Does it all come down to knowing who we are dealing with before opening a vein for them? When artists ask technique questions in a gallery opening, I find that inappropriate. It's better to ask, "Do you teach technique" and then schedule and pay for a class but don't ask for it for free.
Friends share and asking is fine but we can be respectful if a friend politely turns down a request for information. Understand that she may have been burned in the past.
I am horrified when novices teach, even at the community center level. Stealing a syllabus or language or an exact supply list is patently wrong. Paraphrasing concepts is fine, but give credit where it's due. That's the mark of a professional.
Lisa, YES, teaching means sharing generously.
A good teacher isn't teaching how to do her own technique as much as she's there to help each artist develop her own repertoire. The class is more about the students than the teacher, isn't it?
The best teachers are the ones with teaching experience in addition to knowledge of the subject at hand. I hear unbelievable stories of bad teaching, selfish teachers, wrong information.
Mike suggests publishing the names of those who do wrong. Really, we all do share that information. In this size community anyone who thinks negative information remains secret is kidding herself.

Dora Ficher said...

What a great post Joanne!
I think that the bottom line is competition and jelousy. It is so hard for many artists...people...to accept the success of others and be happy for them. We live in such a competitive world that it makes everyone feel like they have to be better, smarter, more successful, etc...etc...It's exhausting. Because of this, many people are so needy, they want attention...and they think that if this or that "artist" is doing this and getting lots of attention, sales....etc...then maybe I should try to do this and that. You will never find your own voice that way...you need to relax, enjoy the process and do what feel good to you...using all the technics that you have learned.

lucy mink said...

I used to teach small children art it was about sharing, not copying each other and not rushing to finish your work, I taught in a way that encouraged them to work over longer periods of time. I think its an important thing as an artist to learn and I think its good to teach this at a young age. Kids can move fast in Gym class, I wanted art to be a place where your mind could wander a bit. As far as in the grown up world I continue to do what I can, I had a wonderful painter help me in Syracuse and I am constantly wanting to help those who are passionate about what they are doing. I love what Eva said "If you can make a work that is very much you, I defy someone to be able to copy it, or at least for very long."

Great post Joanne!

Terri Miller said...

Great article, Joanne, and some really great comments.

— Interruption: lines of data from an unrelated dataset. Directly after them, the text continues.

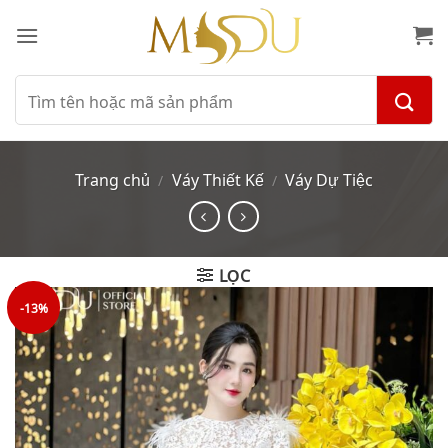
Bỏ
qua
nội
dung
Tìm
kiếm:
Trang chủ
Váy Thiết Kế
Váy Dự Tiệc
/
/
LỌC
-13%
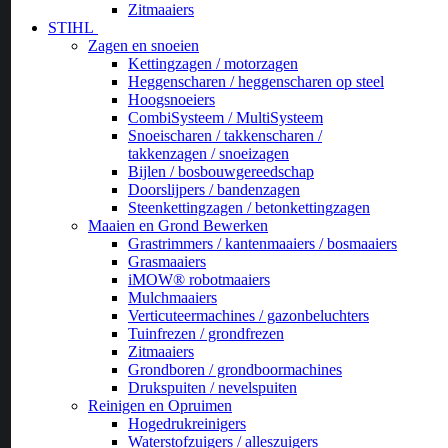
Zitmaaiers
STIHL
Zagen en snoeien
Kettingzagen / motorzagen
Heggenscharen / heggenscharen op steel
Hoogsnoeiers
CombiSysteem / MultiSysteem
Snoeischaren / takkenscharen /
takkenzagen / snoeizagen
Bijlen / bosbouwgereedschap
Doorslijpers / bandenzagen
Steenkettingzagen / betonkettingzagen
Maaien en Grond Bewerken
Grastrimmers / kantenmaaiers / bosmaaiers
Grasmaaiers
iMOW® robotmaaiers
Mulchmaaiers
Verticuteermachines / gazonbeluchters
Tuinfrezen / grondfrezen
Zitmaaiers
Grondboren / grondboormachines
Drukspuiten / nevelspuiten
Reinigen en Opruimen
Hogedrukreinigers
Waterstofzuigers / alleszuigers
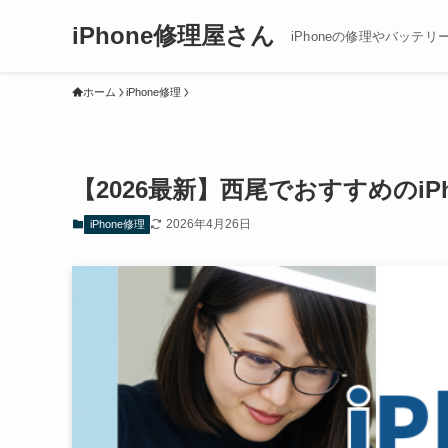
iPhone修理屋さん
iPhoneの修理やバッテリ
ホーム
iPhone修理
【2026最新】西尾でおすすめのi
2026年4月26日
iPhone修理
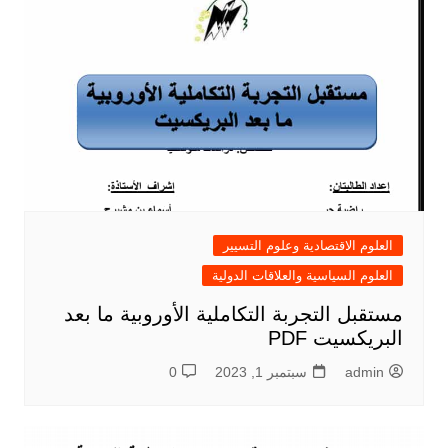
العلوم الاقتصادية وعلوم التسيير
العلوم السياسية والعلاقات الدولية
مستقبل التجربة التكاملية الأوروبية ما بعد
البريكسيت PDF
admin
سبتمبر 1, 2023
0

I'm both a painter and photographer, and my photography is based on a niche market of equestrian sports. Several years ago, a group of us pros thought that it would be a wonderful idea to start a network that allowed us to share techniques, business practices and the like. As the group grew and began to accept less experienced photographers into the fold (with the intended purpose of creating some consistency in business practices throughout the industry) we realized that the generosity of the older pros was being taken advantage of. The newbies started setting up shop in our neighborhoods, using the knowledge that we had shared, competing with us for market share. The pros all left the group, leaving the newbies to share with each other, but the damage was done, a case of the law of unintended consequences.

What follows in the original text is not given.